##### Records to process #####

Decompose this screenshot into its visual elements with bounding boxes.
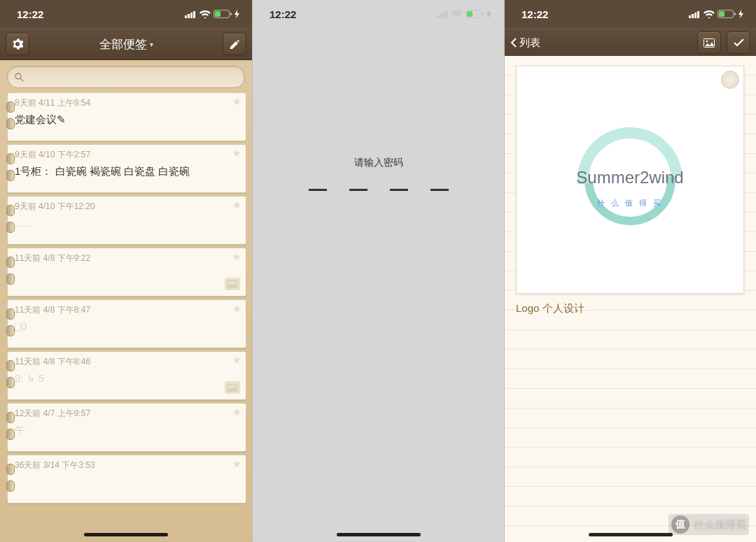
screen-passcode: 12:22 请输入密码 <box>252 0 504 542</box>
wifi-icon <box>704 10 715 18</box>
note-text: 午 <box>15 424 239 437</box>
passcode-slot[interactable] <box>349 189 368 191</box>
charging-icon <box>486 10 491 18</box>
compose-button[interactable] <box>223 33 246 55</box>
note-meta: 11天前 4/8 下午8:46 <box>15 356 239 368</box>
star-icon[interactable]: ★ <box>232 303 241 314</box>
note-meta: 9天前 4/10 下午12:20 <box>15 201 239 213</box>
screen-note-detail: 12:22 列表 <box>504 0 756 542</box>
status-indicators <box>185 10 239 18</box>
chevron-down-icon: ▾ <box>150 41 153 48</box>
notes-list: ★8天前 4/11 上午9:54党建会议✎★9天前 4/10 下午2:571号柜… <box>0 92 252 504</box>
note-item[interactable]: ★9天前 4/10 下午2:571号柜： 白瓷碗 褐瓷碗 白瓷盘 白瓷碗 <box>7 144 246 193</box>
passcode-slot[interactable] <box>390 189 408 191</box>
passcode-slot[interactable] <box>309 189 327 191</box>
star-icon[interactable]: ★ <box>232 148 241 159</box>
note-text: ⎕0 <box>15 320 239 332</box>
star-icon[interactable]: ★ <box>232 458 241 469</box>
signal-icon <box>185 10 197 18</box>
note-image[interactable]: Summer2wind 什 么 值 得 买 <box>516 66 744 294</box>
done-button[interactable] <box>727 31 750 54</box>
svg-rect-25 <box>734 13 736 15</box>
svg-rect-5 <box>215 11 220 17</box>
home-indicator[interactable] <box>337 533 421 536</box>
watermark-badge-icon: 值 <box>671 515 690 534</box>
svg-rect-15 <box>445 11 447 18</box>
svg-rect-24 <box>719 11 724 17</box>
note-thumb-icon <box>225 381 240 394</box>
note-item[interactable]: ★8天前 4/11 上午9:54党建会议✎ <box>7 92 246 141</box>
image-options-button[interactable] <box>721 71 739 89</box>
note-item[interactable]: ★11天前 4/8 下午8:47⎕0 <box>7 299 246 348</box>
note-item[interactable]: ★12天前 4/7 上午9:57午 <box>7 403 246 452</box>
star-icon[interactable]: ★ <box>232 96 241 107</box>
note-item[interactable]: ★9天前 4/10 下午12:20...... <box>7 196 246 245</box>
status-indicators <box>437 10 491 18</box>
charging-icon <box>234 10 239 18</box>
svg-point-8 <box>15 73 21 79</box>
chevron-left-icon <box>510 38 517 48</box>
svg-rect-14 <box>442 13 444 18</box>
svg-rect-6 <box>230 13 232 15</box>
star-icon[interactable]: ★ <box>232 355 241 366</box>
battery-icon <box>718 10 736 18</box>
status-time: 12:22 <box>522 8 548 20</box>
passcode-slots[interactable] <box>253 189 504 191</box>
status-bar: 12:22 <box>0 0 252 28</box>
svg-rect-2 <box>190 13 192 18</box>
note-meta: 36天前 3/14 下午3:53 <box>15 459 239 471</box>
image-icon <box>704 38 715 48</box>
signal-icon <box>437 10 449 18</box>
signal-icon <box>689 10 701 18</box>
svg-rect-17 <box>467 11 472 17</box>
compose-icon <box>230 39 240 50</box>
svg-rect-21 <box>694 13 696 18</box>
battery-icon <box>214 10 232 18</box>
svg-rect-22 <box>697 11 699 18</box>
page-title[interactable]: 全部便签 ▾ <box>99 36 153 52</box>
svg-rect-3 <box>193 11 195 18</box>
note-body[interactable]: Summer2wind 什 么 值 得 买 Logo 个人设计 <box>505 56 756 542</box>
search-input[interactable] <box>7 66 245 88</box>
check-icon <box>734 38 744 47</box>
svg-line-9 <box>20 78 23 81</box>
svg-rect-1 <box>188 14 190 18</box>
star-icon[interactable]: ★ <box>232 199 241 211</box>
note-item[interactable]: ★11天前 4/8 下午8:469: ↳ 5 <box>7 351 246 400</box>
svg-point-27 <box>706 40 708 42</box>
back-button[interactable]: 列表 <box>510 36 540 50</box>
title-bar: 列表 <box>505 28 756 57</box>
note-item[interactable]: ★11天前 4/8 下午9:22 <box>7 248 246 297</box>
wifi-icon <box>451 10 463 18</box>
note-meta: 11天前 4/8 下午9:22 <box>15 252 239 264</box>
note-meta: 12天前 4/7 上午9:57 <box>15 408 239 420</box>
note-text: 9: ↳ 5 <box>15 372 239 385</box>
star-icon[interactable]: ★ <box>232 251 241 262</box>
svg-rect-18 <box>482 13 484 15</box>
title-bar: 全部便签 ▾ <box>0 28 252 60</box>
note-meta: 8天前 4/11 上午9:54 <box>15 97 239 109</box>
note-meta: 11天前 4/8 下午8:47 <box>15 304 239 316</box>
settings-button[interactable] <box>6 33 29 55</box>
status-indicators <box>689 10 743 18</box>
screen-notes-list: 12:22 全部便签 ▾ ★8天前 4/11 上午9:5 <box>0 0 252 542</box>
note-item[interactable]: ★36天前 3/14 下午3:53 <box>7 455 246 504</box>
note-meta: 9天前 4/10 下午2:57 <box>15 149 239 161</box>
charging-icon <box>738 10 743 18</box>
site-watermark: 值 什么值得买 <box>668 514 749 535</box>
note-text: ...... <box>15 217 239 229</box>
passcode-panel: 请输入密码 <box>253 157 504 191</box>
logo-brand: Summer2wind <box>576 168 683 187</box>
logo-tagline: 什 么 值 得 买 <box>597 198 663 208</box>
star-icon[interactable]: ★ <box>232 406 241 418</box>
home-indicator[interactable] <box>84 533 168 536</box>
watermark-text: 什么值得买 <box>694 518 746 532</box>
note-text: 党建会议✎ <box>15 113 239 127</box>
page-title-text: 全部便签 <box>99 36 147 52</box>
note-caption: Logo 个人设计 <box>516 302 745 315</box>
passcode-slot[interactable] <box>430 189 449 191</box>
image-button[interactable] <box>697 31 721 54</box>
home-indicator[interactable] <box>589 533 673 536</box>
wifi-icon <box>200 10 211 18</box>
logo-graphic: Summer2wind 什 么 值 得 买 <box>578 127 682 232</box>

#####
##### Records to process #####

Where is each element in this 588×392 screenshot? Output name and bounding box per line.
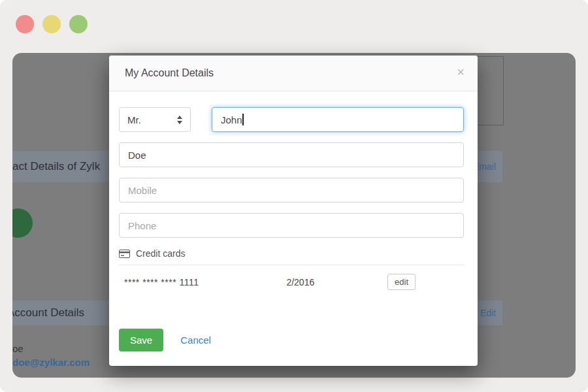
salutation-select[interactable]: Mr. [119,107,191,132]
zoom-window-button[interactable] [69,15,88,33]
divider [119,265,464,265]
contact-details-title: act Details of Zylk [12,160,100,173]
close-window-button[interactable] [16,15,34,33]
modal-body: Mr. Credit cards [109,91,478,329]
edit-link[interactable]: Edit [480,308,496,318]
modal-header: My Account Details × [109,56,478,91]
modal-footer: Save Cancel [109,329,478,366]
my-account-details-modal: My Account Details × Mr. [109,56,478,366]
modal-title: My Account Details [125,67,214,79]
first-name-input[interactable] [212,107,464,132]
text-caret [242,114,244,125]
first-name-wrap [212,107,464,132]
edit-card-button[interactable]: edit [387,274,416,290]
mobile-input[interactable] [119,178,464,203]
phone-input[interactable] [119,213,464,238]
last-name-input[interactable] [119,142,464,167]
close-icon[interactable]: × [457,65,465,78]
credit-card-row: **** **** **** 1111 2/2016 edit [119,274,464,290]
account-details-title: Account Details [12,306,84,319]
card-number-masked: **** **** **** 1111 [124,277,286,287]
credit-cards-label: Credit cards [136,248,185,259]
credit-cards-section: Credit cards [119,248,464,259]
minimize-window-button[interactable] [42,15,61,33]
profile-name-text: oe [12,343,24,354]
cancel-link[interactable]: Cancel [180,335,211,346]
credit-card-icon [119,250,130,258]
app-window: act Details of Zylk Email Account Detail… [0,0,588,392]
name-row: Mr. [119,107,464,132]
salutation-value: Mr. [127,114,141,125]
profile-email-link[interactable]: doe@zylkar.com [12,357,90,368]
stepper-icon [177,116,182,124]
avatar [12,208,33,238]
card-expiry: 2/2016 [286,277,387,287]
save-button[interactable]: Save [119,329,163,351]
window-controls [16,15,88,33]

#####
##### Records to process #####

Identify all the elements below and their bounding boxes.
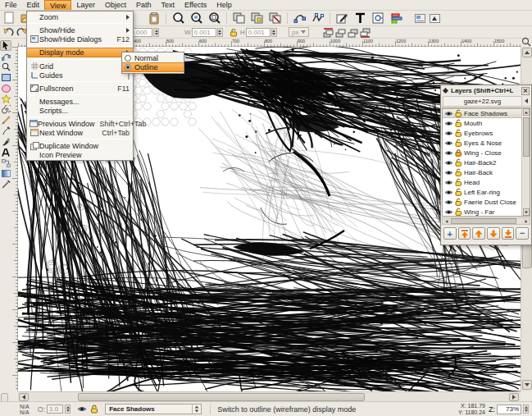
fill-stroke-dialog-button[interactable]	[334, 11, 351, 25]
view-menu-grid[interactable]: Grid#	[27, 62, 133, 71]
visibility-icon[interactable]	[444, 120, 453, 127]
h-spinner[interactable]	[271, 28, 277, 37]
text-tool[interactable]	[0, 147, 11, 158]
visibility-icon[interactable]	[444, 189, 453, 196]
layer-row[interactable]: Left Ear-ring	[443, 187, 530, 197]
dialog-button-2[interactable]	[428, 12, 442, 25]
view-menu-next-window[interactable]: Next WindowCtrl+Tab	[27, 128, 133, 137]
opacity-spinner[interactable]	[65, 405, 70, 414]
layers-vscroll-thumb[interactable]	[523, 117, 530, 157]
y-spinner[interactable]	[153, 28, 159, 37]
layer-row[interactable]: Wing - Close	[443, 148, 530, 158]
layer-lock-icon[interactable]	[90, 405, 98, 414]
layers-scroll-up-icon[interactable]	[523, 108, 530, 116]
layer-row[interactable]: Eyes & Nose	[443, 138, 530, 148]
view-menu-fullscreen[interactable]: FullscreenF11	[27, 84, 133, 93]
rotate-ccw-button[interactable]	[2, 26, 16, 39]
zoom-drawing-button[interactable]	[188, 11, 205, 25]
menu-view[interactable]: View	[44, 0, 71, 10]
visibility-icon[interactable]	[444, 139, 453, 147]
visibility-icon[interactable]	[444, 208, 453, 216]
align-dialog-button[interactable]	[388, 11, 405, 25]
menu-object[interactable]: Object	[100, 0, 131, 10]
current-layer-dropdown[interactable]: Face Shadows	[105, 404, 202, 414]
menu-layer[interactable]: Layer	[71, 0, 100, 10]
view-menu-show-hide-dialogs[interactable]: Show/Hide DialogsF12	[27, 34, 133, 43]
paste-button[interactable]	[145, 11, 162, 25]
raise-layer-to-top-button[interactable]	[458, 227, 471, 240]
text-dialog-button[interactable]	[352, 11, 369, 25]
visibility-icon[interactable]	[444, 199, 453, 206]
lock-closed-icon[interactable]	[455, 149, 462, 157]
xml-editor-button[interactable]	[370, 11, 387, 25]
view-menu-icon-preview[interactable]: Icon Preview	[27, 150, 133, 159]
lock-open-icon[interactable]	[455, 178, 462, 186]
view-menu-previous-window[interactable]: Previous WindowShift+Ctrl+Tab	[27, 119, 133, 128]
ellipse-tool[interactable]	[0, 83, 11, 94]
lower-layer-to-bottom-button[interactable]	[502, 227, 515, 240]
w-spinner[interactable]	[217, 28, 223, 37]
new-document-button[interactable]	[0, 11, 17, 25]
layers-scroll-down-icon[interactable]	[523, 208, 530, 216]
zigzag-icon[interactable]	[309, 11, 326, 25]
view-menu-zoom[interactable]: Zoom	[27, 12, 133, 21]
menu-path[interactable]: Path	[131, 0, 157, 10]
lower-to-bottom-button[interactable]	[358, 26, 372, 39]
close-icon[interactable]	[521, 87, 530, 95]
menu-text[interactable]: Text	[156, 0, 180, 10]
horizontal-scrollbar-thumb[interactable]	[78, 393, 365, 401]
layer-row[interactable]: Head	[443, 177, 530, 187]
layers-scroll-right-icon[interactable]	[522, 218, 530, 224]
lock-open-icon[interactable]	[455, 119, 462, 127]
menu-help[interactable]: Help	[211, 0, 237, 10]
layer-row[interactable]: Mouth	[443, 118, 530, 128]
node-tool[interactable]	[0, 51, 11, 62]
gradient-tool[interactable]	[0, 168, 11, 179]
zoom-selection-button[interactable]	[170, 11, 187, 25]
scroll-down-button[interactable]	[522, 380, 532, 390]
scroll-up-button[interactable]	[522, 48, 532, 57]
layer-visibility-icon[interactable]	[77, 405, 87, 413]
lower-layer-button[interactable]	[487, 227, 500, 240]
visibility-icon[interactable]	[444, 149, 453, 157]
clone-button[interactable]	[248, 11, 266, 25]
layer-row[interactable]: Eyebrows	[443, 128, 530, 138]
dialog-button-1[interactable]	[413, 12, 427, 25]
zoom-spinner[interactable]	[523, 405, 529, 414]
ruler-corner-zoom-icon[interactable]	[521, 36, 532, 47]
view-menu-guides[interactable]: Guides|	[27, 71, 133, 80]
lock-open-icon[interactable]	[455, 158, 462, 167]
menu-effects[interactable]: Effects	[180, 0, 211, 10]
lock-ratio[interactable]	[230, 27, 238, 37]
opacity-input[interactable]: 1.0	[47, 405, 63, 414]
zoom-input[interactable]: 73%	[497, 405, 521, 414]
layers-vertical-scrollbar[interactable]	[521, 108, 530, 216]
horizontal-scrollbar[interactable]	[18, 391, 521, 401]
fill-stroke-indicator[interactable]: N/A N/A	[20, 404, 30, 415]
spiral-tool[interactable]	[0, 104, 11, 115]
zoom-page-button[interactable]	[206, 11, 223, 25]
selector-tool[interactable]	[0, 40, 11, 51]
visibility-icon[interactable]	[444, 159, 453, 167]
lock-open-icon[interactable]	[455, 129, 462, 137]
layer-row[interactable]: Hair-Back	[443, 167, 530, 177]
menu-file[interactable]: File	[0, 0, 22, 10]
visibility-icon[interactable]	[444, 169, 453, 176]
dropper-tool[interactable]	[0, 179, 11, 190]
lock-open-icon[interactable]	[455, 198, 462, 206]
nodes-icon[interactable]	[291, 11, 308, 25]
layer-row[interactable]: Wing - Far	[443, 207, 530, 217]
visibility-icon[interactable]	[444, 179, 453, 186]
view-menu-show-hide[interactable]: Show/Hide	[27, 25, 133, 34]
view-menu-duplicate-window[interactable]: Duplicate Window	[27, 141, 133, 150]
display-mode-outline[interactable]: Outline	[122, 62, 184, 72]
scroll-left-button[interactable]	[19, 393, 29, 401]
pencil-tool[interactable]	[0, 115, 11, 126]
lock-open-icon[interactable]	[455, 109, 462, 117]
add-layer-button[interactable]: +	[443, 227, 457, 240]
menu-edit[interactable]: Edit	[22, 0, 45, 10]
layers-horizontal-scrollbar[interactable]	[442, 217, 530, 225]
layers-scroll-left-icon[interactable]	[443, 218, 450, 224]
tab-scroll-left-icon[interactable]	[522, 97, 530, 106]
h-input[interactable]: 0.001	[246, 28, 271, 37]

#####

- **Exercise goal**: Filter by the word "image": copy every line of the data that holds it.

- **Expected answer**:
note-image[interactable]: Summer2wind 什 么 值 得 买 <box>516 66 744 294</box>
image-options-button[interactable] <box>721 71 739 89</box>
image-icon <box>704 38 715 48</box>
image-button[interactable] <box>697 31 721 54</box>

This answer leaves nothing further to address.